## Problem to solve
Count every line in the records below that contains the string "market". Report that number alone.

■ ■ ■ ■ ■

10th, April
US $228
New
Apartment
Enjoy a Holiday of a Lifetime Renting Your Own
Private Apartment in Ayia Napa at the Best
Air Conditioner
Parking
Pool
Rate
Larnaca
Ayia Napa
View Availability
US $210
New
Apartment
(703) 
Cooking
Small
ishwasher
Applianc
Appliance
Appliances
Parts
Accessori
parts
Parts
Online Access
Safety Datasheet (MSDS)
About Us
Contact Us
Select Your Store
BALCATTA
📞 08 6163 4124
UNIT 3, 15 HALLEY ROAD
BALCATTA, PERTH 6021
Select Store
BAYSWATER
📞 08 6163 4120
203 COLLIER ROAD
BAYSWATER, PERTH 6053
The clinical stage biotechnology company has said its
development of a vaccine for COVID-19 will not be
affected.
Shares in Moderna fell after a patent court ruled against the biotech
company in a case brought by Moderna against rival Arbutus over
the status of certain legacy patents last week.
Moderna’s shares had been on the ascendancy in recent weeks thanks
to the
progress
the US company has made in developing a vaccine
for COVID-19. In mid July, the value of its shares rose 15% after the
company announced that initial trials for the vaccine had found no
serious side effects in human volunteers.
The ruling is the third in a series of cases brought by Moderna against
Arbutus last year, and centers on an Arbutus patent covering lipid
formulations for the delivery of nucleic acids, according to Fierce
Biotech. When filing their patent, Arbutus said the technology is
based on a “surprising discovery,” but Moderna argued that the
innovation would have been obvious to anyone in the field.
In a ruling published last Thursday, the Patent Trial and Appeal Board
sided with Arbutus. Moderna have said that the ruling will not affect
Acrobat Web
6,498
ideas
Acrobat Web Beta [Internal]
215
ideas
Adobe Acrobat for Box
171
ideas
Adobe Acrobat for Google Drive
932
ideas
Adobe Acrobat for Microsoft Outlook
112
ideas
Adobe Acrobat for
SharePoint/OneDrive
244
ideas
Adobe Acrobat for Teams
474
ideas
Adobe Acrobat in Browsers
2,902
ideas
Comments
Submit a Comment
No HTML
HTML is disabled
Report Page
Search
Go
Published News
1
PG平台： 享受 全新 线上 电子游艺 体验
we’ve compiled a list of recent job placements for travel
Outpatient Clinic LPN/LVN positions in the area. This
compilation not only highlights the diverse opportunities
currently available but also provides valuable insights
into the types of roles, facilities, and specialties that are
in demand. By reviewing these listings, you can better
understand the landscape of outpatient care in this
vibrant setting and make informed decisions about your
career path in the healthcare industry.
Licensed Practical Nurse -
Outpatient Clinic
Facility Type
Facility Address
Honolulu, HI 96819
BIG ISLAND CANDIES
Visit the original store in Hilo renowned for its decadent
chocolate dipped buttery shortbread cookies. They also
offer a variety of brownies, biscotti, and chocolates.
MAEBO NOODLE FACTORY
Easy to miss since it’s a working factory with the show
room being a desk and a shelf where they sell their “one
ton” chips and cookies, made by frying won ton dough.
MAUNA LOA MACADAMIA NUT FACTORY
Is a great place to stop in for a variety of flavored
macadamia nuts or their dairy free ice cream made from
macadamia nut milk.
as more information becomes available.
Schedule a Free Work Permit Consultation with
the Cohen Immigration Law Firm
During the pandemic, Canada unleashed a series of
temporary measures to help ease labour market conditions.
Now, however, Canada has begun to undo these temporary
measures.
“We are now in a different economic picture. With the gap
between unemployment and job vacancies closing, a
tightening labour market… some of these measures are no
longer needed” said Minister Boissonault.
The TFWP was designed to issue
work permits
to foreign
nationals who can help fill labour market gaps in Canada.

■ ■ ■ ■ ■

## Task output
3